A common binary way to define power as either power-over or power-with. Power-over is domination, subjugation, and control.

The personification of power-over is Kratos, the Greek God of Strength, sent by Zeus to punish Prometheus for stealing fire and giving it to humanity. Kratos symbolizes brute force, and in stories and myths, he is depicted as brutal, cruel, and merciless.

Power-over gets a bad rap. Because it is a very primitive form of power. It’s brittle. If coercion, force, punishment, or reward don’t work, the only option is to escalate into brute force. It doesn’t inspire, motivate, or create commitment — it simply creates compliance.

For these reasons, we should use power-over with others sparingly.

For instance, if we have to set a boundary against hostile behavior or yank a child’s arm to pull him out of the street as a car comes.

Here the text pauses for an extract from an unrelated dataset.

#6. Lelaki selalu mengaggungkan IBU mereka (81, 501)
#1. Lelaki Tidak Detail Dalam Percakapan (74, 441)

But, when it comes to the battle for our attention, using power over ourselves is a great use of power. Because power over ourselves means using self-control.

The Power of Self-Control

We use self-control every day to get out of a warm cozy bed, to choose eggs or oatmeal over pizza and ice cream for breakfast.

We use self-control to show up at work, not yell at our boss when we’re frustrated.

We use self-control when we stop at a red light, put on our seat belts, and brush our teeth even though we don’t feel like it.

We are using power-over every day to motivate ourselves, set goals, and push ourselves towards those goals.

So, let’s rethink power-over as a necessary competency, as something that gives us power over the world that allows us to win in the struggle for attention.

Strategies for Reclaiming Power

Exerting more self-control, not allowing ourselves to be taken in by devious attempts to steal our focus, takes more than willpower. It involves cultivating habits that reinforce our autonomy. Try these:

Let me think about it. We feel pressured to respond immediately, but pausing and saying, “Let me think about it” is an act of power. Slowing down to think is an act of resistance. Everything is packaged as immediate and urgent, but it’s a ploy. So, slowing down means asking yourself, before reacting, believing, or sharing something: Is this true? Do I have the full picture? What else could be happening? Slowing down allows you to regain control over how you respond to information.

Am I willing to bet on it? Discernment is necessary. It’s different from cynicism or mistrust. Annie Duke, author of Thinking in Bets, counsels people on making better decisions. Asking yourself, “Am I willing to put money on this?” forces you to doubt your certainty, look for evidence, and double double-check your math. Skepticism and doubt can be a great ally, especially if something is provoking a strong emotional reaction, without offering evidence.

How will this make me feel next year? Our emotional reactions are particularly bad at one thing: consequences. When we want chocolate now, we don’t think about future consequences. We need to engage our future selves to check on our reactions and choices.

Using tomorrow, next week, next year, or when I’m 85, is a way to exert self-control by considering how our current actions will impact our future self. Cultivating a relationship with our future selves is a key to self-control.

Do I really want to be doing this now? Self-control is about setting boundaries. The algorithms behind social media are designed to keep you engaged, often by feeding you sensational or emotionally charged content. Be deliberate about how and when you consume information. Create spaces for reflection, away from the constant barrage of notifications and updates.

Self-control is not about rigidly suppressing emotions or shutting ourselves off from the world.

We can still hit pillows if we’re angry, and let out emotions, including anger. But self-control, at its root, is about choosing how we engage with the world on our terms, with clarity and intention.